(Beginning of Task input)

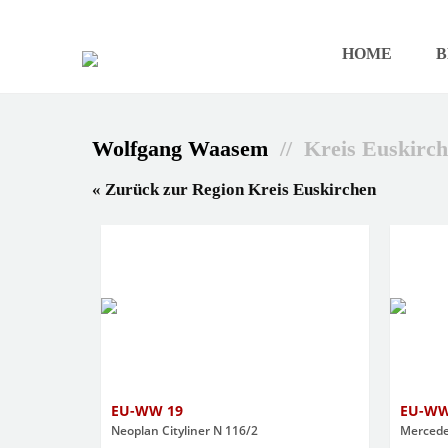
HOME
B
Wolfgang Waasem
// Kreis Euskirc
« Zurück zur Region Kreis Euskirchen
EU-WW 19
EU-WW
Neoplan Cityliner N 116/2
Mercede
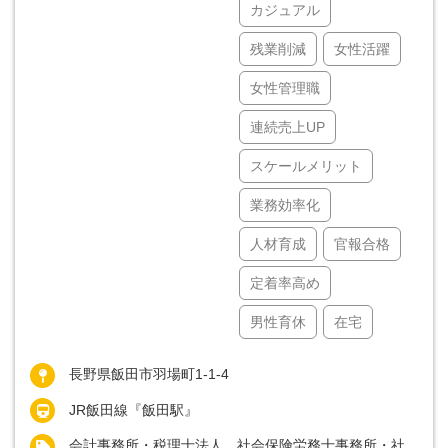
カジュアル
残業削減
女性活躍
女性管理職
連続売上UP
スケールメリット
業務効率化
人材育成
官報合格
定着率高め
男性育休
在宅
長野県飯田市羽場町1-1-4
JR飯田線『飯田駅』
会計事務所・税理士法人、社会保険労務士事務所・社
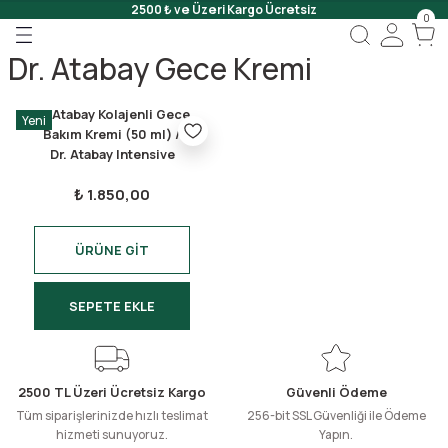
2500 ₺ ve Üzeri Kargo Ücretsiz
0
Geri Dön
Geri Dön
Geri Dön
Dr. Atabay Gece Kremi
 Onar
Dr Atabay Kolajenli Gece
Yeni
Jeli
Bakım Kremi (50 ml) /
Dr. Atabay Intensive
Night Care Collagen
Scrub
₺ 1.850,00
Cream (50 ml)
ÜRÜNE GİT
SEPETE EKLE
2500 TL Üzeri Ücretsiz Kargo
Güvenli Ödeme
Tüm siparişlerinizde hızlı teslimat
256-bit SSL Güvenliği ile Ödeme
hizmeti sunuyoruz.
Yapın.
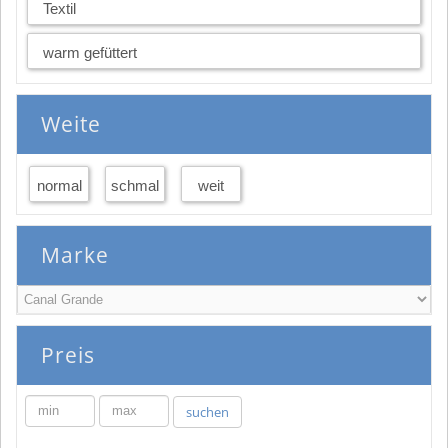
Textil
warm gefüttert
Weite
normal
schmal
weit
Marke
Preis
min
max
suchen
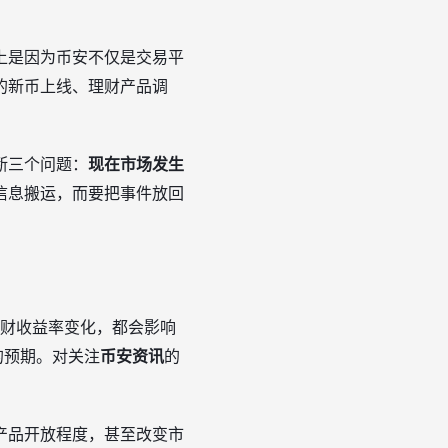
上是因为币安不仅是交易平
的新币上线、理财产品调
断三个问题：
现在市场发生
信息搬运，而要把事件放回
、理财收益率变化，都会影响
的预期。对关注
币安资讯
的
产品开放程度，甚至改变市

(End of Task input)

▶ [Goal of the exercise] Please return every line of the records above that contains the word "Ödeme".

▶ [Result of this exercise]
Güvenli Ödeme
256-bit SSL Güvenliği ile Ödeme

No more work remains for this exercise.